Both Laci and Elizabeth had many factors that made them become missing person media darlings. Both were Caucasian, female and quite attractive. Both were young — Laci was 32 27, and Elizabeth just 14. Laci came from a comfortably middle-class family, and Elizabeth’s parents were wealthy and could afford to hire a publicist for her. Both families were considered very respectable and there was no indication of trouble in Laci or Elizabeth’s backgrounds. As for the circumstances of disappearance: Elizabeth was abducted at knifepoint from her bed in the middle of the night. (Her sister witnessed this; otherwise it’s likely Elizabeth would have been written off as a runaway.) Laci, who was seven months pregnant, vanished without a trace on Christmas Eve. Nobody witnessed anything, but right away people assumed something terrible must have happened to her — it seems highly unlikely that a pregnant woman would choose to walk out of her life at Christmas.

The same month Elizabeth disappeared, a little boy named Jyrine Harris disappeared from Irvington, New Jersey. He is still missing. Certainly he was never covered in People magazine or on talk shows. Even within his own region his disappearance was almost unknown. One article I did find lamented the situation:

Aside from [police detective] Malek and a few of Jyrine’s relatives, not many people appear concerned about the boy’s whereabouts.

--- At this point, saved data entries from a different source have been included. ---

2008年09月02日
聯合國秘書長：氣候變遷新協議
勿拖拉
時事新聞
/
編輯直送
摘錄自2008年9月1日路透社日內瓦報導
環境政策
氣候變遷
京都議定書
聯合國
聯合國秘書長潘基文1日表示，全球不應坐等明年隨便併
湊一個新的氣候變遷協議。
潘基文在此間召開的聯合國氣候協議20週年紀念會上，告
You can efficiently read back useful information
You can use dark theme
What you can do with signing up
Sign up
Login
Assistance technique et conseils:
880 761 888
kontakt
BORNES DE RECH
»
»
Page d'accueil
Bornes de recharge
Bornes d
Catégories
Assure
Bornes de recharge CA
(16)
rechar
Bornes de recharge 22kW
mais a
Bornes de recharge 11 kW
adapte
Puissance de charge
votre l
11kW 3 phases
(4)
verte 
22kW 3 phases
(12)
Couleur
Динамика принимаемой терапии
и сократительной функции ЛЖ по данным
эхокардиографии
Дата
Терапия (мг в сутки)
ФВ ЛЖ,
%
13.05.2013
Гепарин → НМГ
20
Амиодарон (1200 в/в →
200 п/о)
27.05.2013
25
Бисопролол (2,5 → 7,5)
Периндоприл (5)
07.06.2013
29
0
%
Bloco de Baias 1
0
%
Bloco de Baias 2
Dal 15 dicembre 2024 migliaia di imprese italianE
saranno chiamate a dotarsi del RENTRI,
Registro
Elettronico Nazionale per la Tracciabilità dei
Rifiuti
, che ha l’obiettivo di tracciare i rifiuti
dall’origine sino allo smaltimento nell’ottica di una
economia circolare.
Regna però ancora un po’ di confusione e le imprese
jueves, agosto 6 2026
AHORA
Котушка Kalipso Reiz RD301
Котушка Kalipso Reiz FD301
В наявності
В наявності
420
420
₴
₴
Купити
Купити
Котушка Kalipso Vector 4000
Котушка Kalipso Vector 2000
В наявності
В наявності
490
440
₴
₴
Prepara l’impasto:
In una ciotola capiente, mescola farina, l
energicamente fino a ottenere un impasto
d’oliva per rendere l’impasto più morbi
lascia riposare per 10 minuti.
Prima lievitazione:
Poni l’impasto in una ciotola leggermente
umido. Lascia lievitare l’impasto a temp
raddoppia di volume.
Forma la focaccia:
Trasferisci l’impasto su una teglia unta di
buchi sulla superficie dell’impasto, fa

When the toddler disappeared, the only volunteers who came forward to search for him were off-duty police officers. After a flurry of media coverage, the story has slipped off the pages of newspapers and the evening news. Even with a $20,000 reward put up by the Essex County Prosecutor’s Office for information on Jyrine’s whereabouts, the phone never rings…

What are the differences between a case like Jyrine’s and a case like Elizabeth’s or Laci’s?

Jyrine was very young, only two years old at the time of his disappearance. Males are less likely to get coverage, but not if they’re tiny. He’s African-American, which works against him in the press. He suffers from ostogenesis imperfecta, a brittle bone disease, and had a broken leg when he went missing. Clearly, being a toddler with limited mobility, he didn’t run away from home. But we can’t really rule out anything else. Jyrine’s family was poor and pretty troubled. His father was a heroin addict and wasn’t involved in his life. His mother was in jail when he disappeared; she’d been charged with abusing him. (The charges were later dropped. Jyrine’s mother wrote me at one point and said she’d never harmed her son and that his injuries were due to his disease. I can buy that; babies with ostogenesis imperfecta can get fractures just from having their diapers changed.)

Jyrine lived with his grandmother and eight other people, and his sister’s boyfriend was also at the house the night he disappeared. He was discovered missing at 2:30 a.m., but his disappearance wasn’t reported to police until 5:00 a.m. The little boy’s cousin says Jyrine was abducted from his bed by two men, but the police have treated the family as suspects. Jyrine’s own parents seem to believe someone in the family harmed him. Who can tell what happened? Jyrine’s gender, his race, his family’s poverty and low social status, and the murky circumstances of his disappearance work against him, and it’s extremely sad, because every missing person deserves to be found and that often requires public knowledge of their case.

But if the world was a perfect place, there would be no missing people to start with.